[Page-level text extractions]
=== Section Start ===
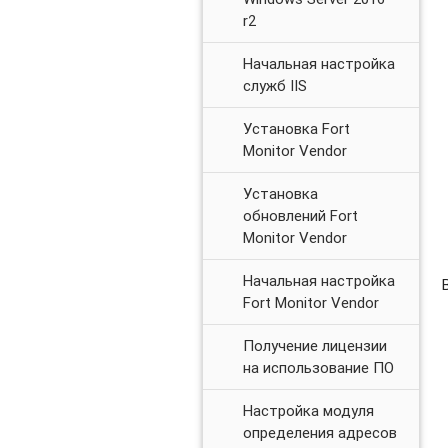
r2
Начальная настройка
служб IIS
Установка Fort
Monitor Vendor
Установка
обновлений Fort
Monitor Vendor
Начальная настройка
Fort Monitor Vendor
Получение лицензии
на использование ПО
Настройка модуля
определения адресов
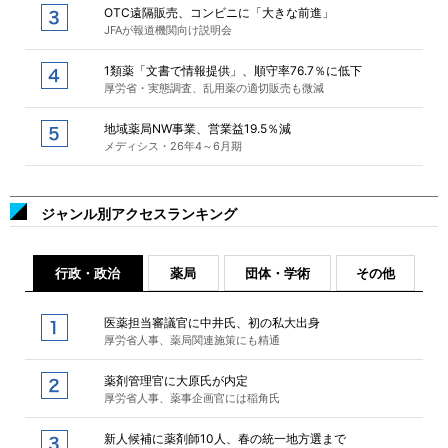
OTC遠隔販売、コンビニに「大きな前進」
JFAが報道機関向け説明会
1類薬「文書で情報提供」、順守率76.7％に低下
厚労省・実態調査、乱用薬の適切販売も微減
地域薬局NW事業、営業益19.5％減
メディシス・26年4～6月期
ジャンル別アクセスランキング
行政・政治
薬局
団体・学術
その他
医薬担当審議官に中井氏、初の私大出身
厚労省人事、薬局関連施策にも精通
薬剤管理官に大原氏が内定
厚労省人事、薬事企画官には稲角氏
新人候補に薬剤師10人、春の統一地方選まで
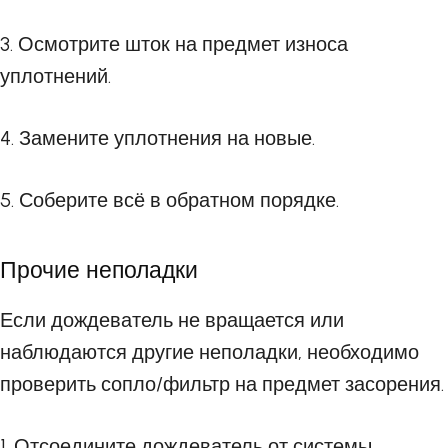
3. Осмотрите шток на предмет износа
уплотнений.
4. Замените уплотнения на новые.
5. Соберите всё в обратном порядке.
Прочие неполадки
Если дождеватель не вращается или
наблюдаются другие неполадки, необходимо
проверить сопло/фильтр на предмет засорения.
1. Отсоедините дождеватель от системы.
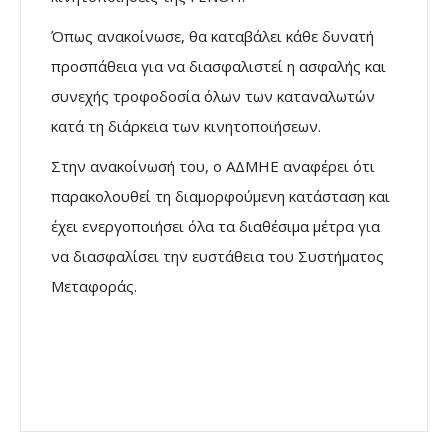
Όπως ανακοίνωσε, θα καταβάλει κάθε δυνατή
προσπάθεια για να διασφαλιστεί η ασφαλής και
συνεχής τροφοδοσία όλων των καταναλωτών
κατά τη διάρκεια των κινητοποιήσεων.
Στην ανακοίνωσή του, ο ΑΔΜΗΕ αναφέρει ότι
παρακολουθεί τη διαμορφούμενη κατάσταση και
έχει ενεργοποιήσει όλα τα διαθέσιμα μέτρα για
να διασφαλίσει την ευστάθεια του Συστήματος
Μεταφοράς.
=== Section End ===
- _What you are asked to do_
Retype all the entries word for word; the pictures stay out.

- _Answer for this exercise_
r2
Начальная настройка
служб IIS
Установка Fort
Monitor Vendor
Установка
обновлений Fort
Monitor Vendor
Начальная настройка
Fort Monitor Vendor
Получение лицензии
на использование ПО
Настройка модуля
определения адресов
OTC遠隔販売、コンビニに「大きな前進」
JFAが報道機関向け説明会
1類薬「文書で情報提供」、順守率76.7％に低下
厚労省・実態調査、乱用薬の適切販売も微減
地域薬局NW事業、営業益19.5％減
メディシス・26年4～6月期
ジャンル別アクセスランキング
行政・政治
薬局
団体・学術
その他
医薬担当審議官に中井氏、初の私大出身
厚労省人事、薬局関連施策にも精通
薬剤管理官に大原氏が内定
厚労省人事、薬事企画官には稲角氏
新人候補に薬剤師10人、春の統一地方選まで
3. Осмотрите шток на предмет износа
уплотнений.
4. Замените уплотнения на новые.
5. Соберите всё в обратном порядке.
Прочие неполадки
Если дождеватель не вращается или
наблюдаются другие неполадки, необходимо
проверить сопло/фильтр на предмет засорения.
1. Отсоедините дождеватель от системы.
Όπως ανακοίνωσε, θα καταβάλει κάθε δυνατή
προσπάθεια για να διασφαλιστεί η ασφαλής και
συνεχής τροφοδοσία όλων των καταναλωτών
κατά τη διάρκεια των κινητοποιήσεων.
Στην ανακοίνωσή του, ο ΑΔΜΗΕ αναφέρει ότι
παρακολουθεί τη διαμορφούμενη κατάσταση και
έχει ενεργοποιήσει όλα τα διαθέσιμα μέτρα για
να διασφαλίσει την ευστάθεια του Συστήματος
Μεταφοράς.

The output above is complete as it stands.